If there is one thing to be learned from the numerous consumer electronics trade shows that have taken place in recent years, it’s that leveraging artificial intelligence (AI) in electronic devices is high on the agenda.

You only need to look at the keynotes of this year’s CES or upcoming IFA – AI is everywhere. Yet, the link between AI and the consumer devices that are taking centre stage at these shows is still ambiguous.

For better or worse, the Consumer Electronics Show (CES) 2018 was emblematic of where the electronics industry currently sits in its adoption of AI. While, on one hand, it showcased that embedded AI chips are becoming widespread and the number of players in that market is set to increase, it also showed that many electronic device manufacturers conflate AI and smart functionality.

Simply put, an algorithm is not necessarily AI. Most smart devices use algorithms that follow relatively straightforward logical processes.

For example, a smart microphone could have embedded algorithms that normalise input audio levels and clean out an adjustable level of background noise. If it does this in real-time to minimise the need for post-production, it doesn’t mean the microphone uses AI; it is using algorithms that are able to process data very quickly. It’s impressive, but it isn’t quite AI.

Smart is not always AI

This misconception of AI in electronics has also been identified by market analysis company Futuresource. Simon Bryant, the company’s associate director of consumer electronics, has stated that, “devices may well be smart or intelligent but that doesn’t mean they are AI. The intelligence could be algorithms or logic to improve performance or data processing, and analytics to detect trends and provide information back to the user, but it’s still not AI.”

Currently, there are few electronic devices on the market that make use of AI. This has been a topic of discussion in the industry for the past year, with some suggesting that the next step forward for certain devices, like drones, is to incorporate machine learning algorithms into them for more intelligent, autonomous operation.

Achieving this will require further development, not least in deploying more advanced machine learning models onto smaller objects. Researchers from Microsoft in the US and India are currently looking into compression techniques such as weight quantisation and sparsification to reduce the footprint of neural networks for more compact devices.

As of June 2017, these compression techniques allowed for a 10–100x reduction in size. Further size reductions don’t seem to be attainable without sacrificing accuracy, so the team are also working from the ground up to develop neural networks 1,000–10,000 times smaller without the performance trade-off.

But while we’re still years away from truly using AI in many electronic products, AI is already beginning to transform the development of new electronics at the invention stage. Iprova for example uses advanced machine learning to converge myriads of data from seemingly unrelated industries to generate truly novel inventions for their clients.

Taking advantage of industry convergence

The convergence of previously isolated industries is a phenomenon that provides unprecedented opportunity for agile businesses, and an operational threat to organisations that are slow to adapt.

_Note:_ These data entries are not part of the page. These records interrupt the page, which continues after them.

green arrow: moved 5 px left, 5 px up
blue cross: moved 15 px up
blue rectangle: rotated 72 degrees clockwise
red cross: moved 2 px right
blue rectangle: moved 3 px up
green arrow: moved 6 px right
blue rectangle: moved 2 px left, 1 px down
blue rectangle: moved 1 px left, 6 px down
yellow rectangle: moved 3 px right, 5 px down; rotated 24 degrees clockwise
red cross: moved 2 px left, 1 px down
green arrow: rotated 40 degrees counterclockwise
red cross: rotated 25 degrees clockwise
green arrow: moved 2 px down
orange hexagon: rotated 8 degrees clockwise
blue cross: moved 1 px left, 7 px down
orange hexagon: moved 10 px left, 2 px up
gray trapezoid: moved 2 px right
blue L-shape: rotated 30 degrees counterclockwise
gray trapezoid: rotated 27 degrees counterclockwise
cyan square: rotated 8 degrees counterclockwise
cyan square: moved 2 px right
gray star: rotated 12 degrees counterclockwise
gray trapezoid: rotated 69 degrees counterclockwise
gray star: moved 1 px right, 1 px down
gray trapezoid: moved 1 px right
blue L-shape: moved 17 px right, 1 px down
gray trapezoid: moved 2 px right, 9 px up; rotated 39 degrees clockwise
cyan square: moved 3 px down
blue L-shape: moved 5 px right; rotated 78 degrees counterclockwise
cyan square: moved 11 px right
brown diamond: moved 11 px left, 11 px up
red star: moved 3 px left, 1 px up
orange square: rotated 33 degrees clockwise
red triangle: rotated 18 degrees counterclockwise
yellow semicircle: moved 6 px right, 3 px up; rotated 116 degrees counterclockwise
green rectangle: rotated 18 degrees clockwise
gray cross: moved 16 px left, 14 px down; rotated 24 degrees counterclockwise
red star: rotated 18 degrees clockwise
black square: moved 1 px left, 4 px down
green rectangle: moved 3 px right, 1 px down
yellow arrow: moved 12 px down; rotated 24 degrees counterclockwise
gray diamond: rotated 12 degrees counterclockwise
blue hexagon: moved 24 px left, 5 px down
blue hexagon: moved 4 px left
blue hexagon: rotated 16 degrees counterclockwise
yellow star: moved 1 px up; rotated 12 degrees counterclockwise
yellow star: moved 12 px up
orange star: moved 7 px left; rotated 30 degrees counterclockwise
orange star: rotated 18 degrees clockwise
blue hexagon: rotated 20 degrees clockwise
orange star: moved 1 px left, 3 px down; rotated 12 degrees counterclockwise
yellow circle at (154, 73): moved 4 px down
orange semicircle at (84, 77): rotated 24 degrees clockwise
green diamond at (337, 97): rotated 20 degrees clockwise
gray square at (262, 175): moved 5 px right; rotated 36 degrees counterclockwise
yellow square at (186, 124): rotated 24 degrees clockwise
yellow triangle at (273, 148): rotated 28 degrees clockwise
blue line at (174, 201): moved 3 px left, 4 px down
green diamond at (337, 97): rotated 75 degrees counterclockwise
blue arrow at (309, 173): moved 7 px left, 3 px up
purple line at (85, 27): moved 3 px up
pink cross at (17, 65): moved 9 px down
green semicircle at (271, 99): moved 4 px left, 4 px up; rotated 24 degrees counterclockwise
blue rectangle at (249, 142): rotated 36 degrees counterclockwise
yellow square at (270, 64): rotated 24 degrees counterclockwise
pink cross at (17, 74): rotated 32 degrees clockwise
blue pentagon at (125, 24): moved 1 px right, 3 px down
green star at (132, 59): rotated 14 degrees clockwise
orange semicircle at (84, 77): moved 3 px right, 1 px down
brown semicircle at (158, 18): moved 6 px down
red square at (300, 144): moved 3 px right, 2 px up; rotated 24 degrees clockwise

In 2014, a Gartner report concluded that convergence represented, “the most fundamental growth opportunity for organizations [sic] and will redefine industry boundaries by shifting the focus from individual products to cross-industry value experiences”. Two years later, an IBM study identified that many C-suite executives were concerned about adjacent players entering their market space due to industry convergence.

However, spotting opportunities for invention in convergent markets is increasingly difficult due to ever growing amounts of data. As former Google CEO Eric Schmidt famously stated, “between the birth of the world and 2003, there were five exabytes of information created. We now create five exabytes every two days”.

Included among this data are new pieces of research that could show an opportunity for convergence between two industries. The trouble is, using that data effectively to create the next generation of electronic devices is no easy feat. The human ability to review information is intrinsically limited in terms of breadth and speed.

Machine learning

This is where machine learning comes in. It analyses data in real-time and identifies the inventive signal among huge amounts of information noise. Iprova is at the forefront of this digitalisation of invention. The company uses its advanced machine learning technology to augment the human ability to invent new products and services, accelerating the invention process and producing truly novel results.

This is particularly important for companies that want to add new value to their electronic devices, because speed and invention diversity is key for bringing new disruptive products and services to converging markets at the optimum time.

Despite the electronics industry operating so much more quickly than ever before, the world will never again change as slowly as it does today. There is an increasing need to invent ever faster, and with ever greater levels of disruption. Iprova’s AI technology helps to create inventions in response to real-time technical, social and market advances, meeting the challenges posed by the ever-increasing rate of change.

From electronic engineer to invention developer

Electronic engineers are in an interesting position with the use of AI in product development; they are essential in realising the convergent future of invention. In most scientific and engineering disciplines, there has been a trend towards ever increasing specialisation. However, converging industries and ever faster rates of change demand a different set of skills.

Whilst there is still a need for deep and fundamental knowledge of science and technology, inventing in convergent markets requires a broader skill set that can be widely applied over many physical sciences areas, from anatomical intelligence through to autonomous vehicles. In other words, this skill set is what turns electronic engineers into invention developers. By leveraging market convergence and using a data-driven approach to invention such as Iprova’s, invention developers are uniquely positioned to to create disruptive, timely inventions that have a significant impact on tomorrow’s products and services.

As a result, while consumer electronics events show that there is a lot of mystery surrounding the use of AI in the electronics industry, there’s an opportunity for a new breed of electronic engineers to leverage machine learning technology. We might be a few years away from seeing genuine AI embedded into devices, but using AI at the invention stage is here today and already helping to define the products and services under development by some of the world’s most respected technology companies.